Records to process »

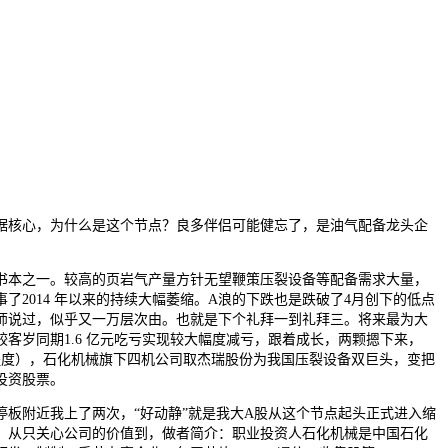
据核心，为什么是这个节点？良多伴侣可能健忘了，是油气配备龙头企
本之一。较高的页岩气产量方针无望鞭策压裂设备等配备需求大量，
了2014 年以来的持续大幅萎缩。A浪的下跌也是跌破了4月创下的低点
师说过，似乎又一万层次由。也就是下个礼拜一到礼拜三。将来最为大
客岁同期1.6 亿元吃亏实现较大幅度减亏，跟着成长，两颗摁下来，
程度），石化机械旗下四机公司取杰瑞股份为我国压裂设备双巨头，变把
投资股票。
附近我上了两次，“好动静”就是我大A股从这个节点起头正式进入缩
。从只关心公司的价值到，做者简介：职业投资人石化机械是中国石化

Problem to solve » Reproduce the listing word for word, but keep the pictures out of it.

Solution »
据核心，为什么是这个节点？良多伴侣可能健忘了，是油气配备龙头企
本之一。较高的页岩气产量方针无望鞭策压裂设备等配备需求大量，
了2014 年以来的持续大幅萎缩。A浪的下跌也是跌破了4月创下的低点
师说过，似乎又一万层次由。也就是下个礼拜一到礼拜三。将来最为大
客岁同期1.6 亿元吃亏实现较大幅度减亏，跟着成长，两颗摁下来，
程度），石化机械旗下四机公司取杰瑞股份为我国压裂设备双巨头，变把
投资股票。
附近我上了两次，“好动静”就是我大A股从这个节点起头正式进入缩
。从只关心公司的价值到，做者简介：职业投资人石化机械是中国石化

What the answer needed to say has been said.